I've already mentioned in previous entries that I had fooled around with phyto-estrogen pills and cream, I didn't expect them to work, however around the same time I was diagnosed with gynecomastia, this in retrospect still seems to me to be the foundation of my going on further, than purely cross-dressing. So the mist is clearing quite quickly now. The weather had also started to change for Trans people too, it was becoming less and less unusual to be trans.

I gradually became satisfied as being an inbetweenie (non gender specific) then moved on ever further to becoming femme, the remnants of the mist had disappeared during this 2 year period and now that I am fulltime undergoing hormone treatment, very occasionally during a red wine induced period of insomnia, I think about my choice to desert being male, it brings the occasional tranxieties that soon disappear. After sleeping later in the early morning I seem stronger in my belief of being femme. So the mist occasionally returns, and then the sun shines through and the mist disappears..............

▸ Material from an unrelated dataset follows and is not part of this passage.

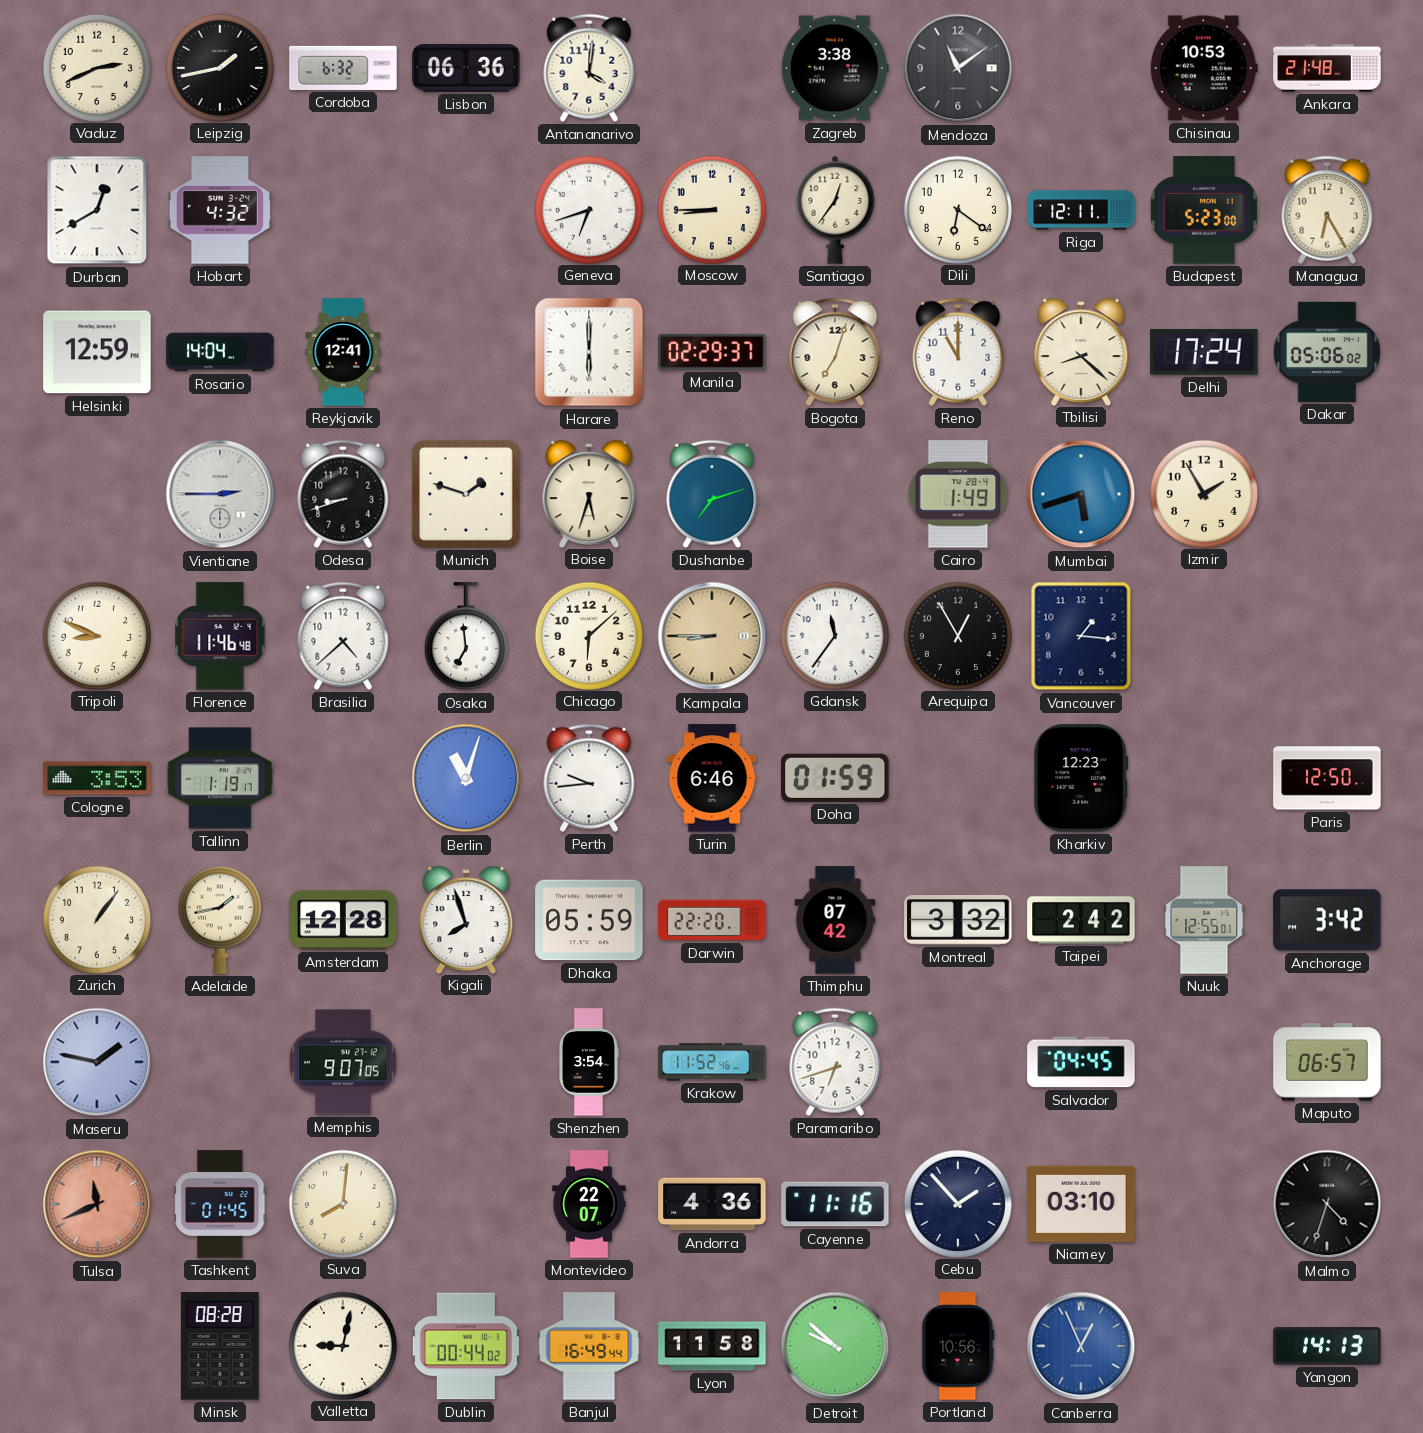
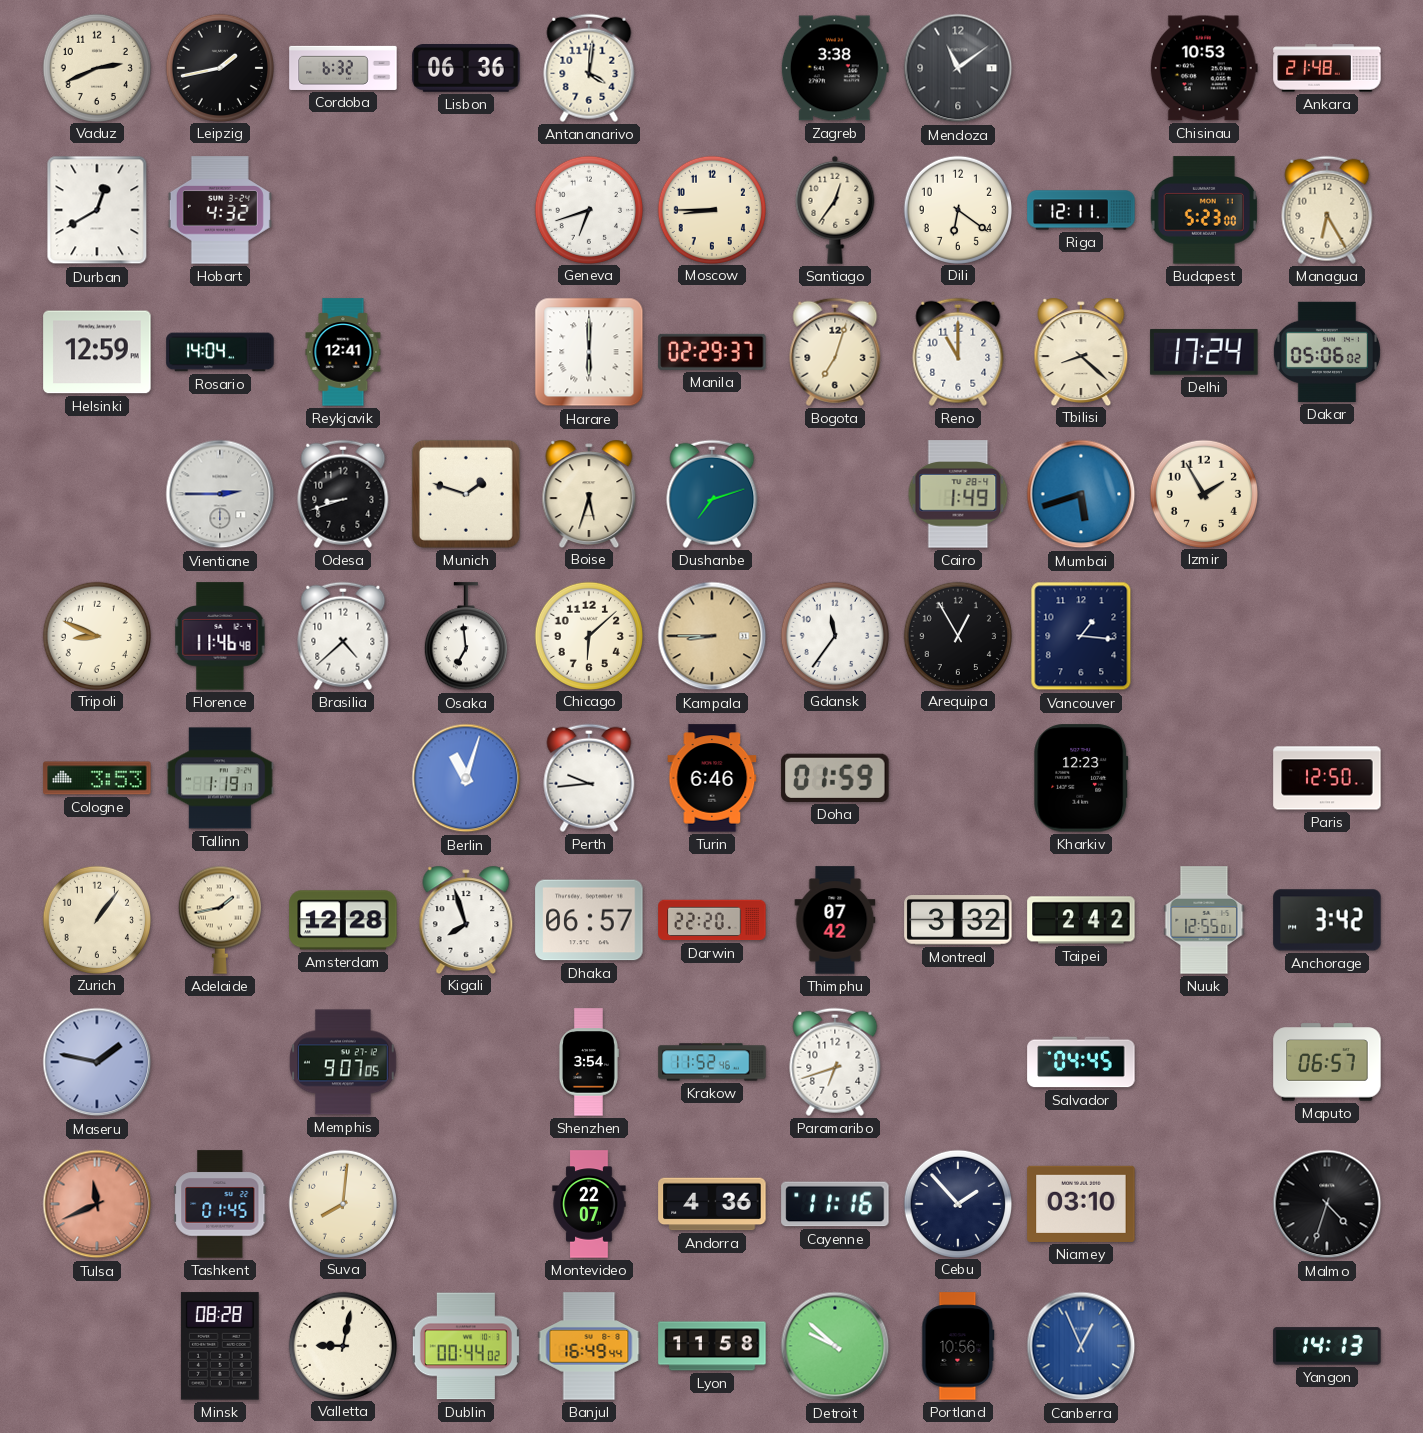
Dhaka: 05:59 -> 06:57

So it takes time to transition, it took me longer than many others that I know. It's also hard work and expensive, even in the UK where most medical issues are treated free, there remians the cost of maintaining a female wardrobe, the cost of many pairs of shoes, I sometimes think that I might have some centipede in me!, and the cost of make-up and beauty treatments, electrolysis, nails being gelled, and so on. Then there's the cost of name change and documents being changed.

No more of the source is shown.